EXCERPTED RECORDS:
------------------------------
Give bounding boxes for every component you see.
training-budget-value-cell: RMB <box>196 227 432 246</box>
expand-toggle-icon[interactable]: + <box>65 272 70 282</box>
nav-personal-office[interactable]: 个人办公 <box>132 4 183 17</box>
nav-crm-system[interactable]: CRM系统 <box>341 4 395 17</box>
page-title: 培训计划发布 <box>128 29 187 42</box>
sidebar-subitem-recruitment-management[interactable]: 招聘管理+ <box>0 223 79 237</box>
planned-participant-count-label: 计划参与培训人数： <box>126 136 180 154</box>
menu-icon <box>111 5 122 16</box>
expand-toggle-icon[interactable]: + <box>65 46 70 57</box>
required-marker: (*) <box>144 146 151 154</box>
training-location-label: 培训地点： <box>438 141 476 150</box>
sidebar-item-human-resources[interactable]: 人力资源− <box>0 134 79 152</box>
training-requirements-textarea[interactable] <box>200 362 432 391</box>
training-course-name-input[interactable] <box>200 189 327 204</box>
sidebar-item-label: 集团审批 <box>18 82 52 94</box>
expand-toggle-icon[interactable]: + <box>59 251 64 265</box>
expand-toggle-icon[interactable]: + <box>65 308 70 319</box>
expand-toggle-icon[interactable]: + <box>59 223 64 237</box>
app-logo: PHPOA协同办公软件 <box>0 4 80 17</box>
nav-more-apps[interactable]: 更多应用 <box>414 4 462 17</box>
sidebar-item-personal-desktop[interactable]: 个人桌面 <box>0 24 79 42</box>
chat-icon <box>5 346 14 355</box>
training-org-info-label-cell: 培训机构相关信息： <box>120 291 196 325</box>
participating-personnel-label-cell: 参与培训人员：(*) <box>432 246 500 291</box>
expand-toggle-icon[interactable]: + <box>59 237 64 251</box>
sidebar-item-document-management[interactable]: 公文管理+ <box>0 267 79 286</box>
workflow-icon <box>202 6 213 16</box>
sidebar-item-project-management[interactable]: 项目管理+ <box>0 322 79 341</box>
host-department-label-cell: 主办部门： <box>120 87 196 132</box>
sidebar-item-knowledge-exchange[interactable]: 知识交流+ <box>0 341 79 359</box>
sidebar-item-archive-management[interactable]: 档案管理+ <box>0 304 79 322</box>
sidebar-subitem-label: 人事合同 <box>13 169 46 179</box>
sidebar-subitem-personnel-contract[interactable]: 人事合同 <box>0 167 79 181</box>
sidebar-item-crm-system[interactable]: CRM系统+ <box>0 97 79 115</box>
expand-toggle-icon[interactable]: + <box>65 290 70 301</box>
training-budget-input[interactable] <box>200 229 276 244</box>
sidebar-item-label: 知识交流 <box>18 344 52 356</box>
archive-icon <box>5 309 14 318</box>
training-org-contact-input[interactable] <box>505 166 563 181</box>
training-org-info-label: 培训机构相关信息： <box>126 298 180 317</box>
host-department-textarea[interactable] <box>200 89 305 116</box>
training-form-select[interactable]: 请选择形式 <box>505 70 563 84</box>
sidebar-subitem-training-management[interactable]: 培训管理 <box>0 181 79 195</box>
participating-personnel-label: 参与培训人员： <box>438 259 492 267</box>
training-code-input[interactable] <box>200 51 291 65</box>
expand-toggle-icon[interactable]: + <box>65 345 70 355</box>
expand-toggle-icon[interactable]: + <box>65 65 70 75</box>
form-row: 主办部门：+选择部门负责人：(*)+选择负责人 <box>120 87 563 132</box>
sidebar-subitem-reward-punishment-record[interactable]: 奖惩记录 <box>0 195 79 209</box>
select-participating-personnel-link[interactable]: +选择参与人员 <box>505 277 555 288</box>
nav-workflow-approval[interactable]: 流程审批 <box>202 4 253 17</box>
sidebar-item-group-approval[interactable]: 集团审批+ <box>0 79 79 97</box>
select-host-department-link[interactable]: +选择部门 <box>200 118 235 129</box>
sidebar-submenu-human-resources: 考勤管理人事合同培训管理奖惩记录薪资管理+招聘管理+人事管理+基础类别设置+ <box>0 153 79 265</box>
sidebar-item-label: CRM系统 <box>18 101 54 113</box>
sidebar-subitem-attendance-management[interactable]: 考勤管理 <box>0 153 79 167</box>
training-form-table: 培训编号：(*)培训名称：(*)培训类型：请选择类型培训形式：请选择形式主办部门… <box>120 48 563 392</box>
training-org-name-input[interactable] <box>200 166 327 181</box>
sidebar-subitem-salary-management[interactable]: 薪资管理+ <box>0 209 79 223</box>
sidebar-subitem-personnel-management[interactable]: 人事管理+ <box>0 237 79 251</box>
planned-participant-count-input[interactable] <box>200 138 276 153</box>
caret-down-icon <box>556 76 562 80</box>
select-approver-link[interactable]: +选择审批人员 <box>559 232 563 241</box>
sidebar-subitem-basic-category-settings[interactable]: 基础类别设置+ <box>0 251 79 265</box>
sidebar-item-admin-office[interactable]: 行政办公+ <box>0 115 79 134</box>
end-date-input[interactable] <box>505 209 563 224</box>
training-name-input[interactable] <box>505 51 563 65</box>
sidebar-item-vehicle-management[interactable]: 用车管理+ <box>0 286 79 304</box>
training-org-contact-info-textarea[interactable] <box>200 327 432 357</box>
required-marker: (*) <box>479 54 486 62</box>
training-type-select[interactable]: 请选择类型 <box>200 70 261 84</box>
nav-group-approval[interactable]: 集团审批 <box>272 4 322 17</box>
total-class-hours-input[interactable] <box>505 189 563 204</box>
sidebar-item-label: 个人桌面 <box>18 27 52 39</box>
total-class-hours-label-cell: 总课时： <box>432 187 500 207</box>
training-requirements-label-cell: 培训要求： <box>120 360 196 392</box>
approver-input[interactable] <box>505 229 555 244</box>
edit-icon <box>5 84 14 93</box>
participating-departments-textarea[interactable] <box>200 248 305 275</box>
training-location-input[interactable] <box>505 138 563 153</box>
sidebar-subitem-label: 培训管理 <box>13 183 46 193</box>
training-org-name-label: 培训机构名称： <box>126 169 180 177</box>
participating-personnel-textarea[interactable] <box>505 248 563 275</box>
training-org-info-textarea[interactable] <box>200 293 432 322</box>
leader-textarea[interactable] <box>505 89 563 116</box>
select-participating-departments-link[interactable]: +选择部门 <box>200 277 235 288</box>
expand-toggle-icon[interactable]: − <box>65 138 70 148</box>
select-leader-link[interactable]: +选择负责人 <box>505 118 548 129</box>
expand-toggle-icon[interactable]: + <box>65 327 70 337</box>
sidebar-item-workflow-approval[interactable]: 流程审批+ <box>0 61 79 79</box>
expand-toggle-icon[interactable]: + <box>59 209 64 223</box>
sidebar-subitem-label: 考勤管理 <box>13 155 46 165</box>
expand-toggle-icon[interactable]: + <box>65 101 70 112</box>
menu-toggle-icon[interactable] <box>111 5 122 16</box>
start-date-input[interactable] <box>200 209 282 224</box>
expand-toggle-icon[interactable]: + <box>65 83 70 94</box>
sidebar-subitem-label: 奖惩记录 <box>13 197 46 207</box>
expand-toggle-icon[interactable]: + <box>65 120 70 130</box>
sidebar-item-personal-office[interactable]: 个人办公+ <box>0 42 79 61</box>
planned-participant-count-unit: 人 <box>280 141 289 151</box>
------------------------------
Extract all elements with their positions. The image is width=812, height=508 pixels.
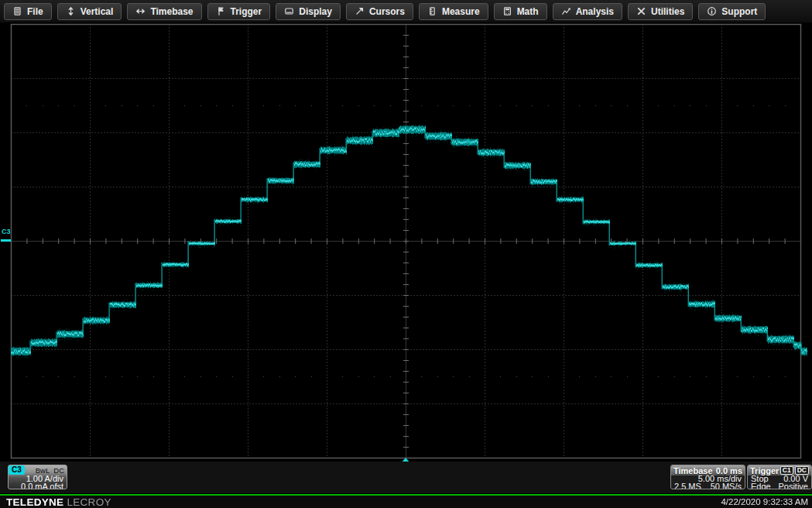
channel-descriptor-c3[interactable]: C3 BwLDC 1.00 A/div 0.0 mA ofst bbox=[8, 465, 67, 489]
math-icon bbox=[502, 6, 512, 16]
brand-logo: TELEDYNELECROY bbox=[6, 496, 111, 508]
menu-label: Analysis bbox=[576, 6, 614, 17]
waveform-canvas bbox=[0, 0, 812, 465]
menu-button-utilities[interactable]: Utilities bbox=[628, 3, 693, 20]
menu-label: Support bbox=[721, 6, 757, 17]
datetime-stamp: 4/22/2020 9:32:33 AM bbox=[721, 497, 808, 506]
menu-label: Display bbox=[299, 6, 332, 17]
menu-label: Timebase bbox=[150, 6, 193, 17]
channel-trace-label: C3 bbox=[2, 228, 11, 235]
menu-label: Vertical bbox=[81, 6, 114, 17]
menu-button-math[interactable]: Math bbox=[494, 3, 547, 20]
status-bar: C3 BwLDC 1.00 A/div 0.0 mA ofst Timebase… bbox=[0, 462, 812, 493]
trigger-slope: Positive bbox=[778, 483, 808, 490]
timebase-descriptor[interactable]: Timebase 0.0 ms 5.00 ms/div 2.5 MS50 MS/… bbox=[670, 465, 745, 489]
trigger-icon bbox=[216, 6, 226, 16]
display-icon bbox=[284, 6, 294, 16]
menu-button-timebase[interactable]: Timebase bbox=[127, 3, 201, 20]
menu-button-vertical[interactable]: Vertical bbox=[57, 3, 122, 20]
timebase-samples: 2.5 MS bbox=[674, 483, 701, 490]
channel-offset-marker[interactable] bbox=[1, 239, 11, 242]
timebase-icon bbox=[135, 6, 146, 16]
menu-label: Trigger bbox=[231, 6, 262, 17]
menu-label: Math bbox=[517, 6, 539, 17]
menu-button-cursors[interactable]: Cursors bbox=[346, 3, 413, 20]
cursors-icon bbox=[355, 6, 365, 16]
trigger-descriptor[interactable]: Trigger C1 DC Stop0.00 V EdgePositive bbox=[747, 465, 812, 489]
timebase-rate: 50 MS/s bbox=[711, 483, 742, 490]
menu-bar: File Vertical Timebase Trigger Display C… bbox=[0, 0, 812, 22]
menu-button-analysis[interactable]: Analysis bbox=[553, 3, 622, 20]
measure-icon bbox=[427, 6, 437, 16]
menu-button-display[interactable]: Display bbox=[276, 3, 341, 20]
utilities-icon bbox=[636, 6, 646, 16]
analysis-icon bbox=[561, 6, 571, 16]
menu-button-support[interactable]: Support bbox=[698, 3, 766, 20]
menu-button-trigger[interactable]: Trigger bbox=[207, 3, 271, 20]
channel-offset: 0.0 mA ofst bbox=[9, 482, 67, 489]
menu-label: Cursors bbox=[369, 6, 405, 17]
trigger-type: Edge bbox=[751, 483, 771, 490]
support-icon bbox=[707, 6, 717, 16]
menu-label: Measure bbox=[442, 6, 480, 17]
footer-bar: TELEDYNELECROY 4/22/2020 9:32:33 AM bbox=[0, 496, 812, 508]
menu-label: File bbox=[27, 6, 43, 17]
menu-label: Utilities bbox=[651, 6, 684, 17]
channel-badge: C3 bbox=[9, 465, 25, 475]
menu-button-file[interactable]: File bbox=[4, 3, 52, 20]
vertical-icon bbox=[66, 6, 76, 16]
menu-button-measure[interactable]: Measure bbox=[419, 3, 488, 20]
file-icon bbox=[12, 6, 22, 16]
------------------------------
EXERCISE AIM: Across the entries above, state how many lines include the string "approver", with no other text.

RESPONSE AREA: 2